[Extracted records]

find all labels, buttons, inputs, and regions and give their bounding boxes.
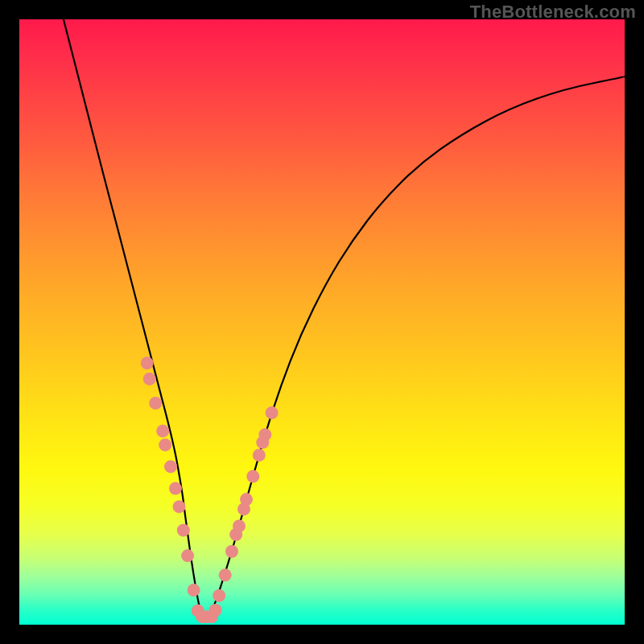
curve-svg — [19, 19, 625, 625]
marker-dot — [149, 397, 162, 410]
marker-dot — [177, 524, 190, 537]
marker-dot — [225, 545, 238, 558]
marker-dot — [266, 407, 279, 419]
chart-frame: TheBottleneck.com — [0, 0, 644, 644]
marker-dot — [246, 470, 259, 483]
marker-dot — [258, 428, 271, 441]
marker-dot — [141, 357, 154, 369]
marker-dot — [159, 439, 171, 452]
marker-dot — [219, 568, 232, 581]
marker-dot — [209, 604, 222, 617]
marker-dot — [143, 373, 156, 386]
marker-dot — [169, 482, 182, 495]
marker-dot — [173, 500, 186, 513]
marker-dot — [253, 448, 266, 461]
marker-dot — [188, 584, 200, 597]
marker-dot — [233, 519, 246, 532]
marker-dot — [240, 493, 253, 506]
plot-area — [19, 19, 625, 625]
marker-dot — [213, 589, 225, 602]
marker-dot — [164, 460, 177, 473]
marker-dot — [181, 549, 194, 562]
marker-dot — [156, 424, 169, 437]
bottleneck-curve — [64, 19, 625, 619]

_PROBLEM STATEMENT_. Go through the records above, find every line with the word "curve", and list those lines.

_FINISHED TASK_.
curve-svg — [19, 19, 625, 625]
bottleneck-curve — [64, 19, 625, 619]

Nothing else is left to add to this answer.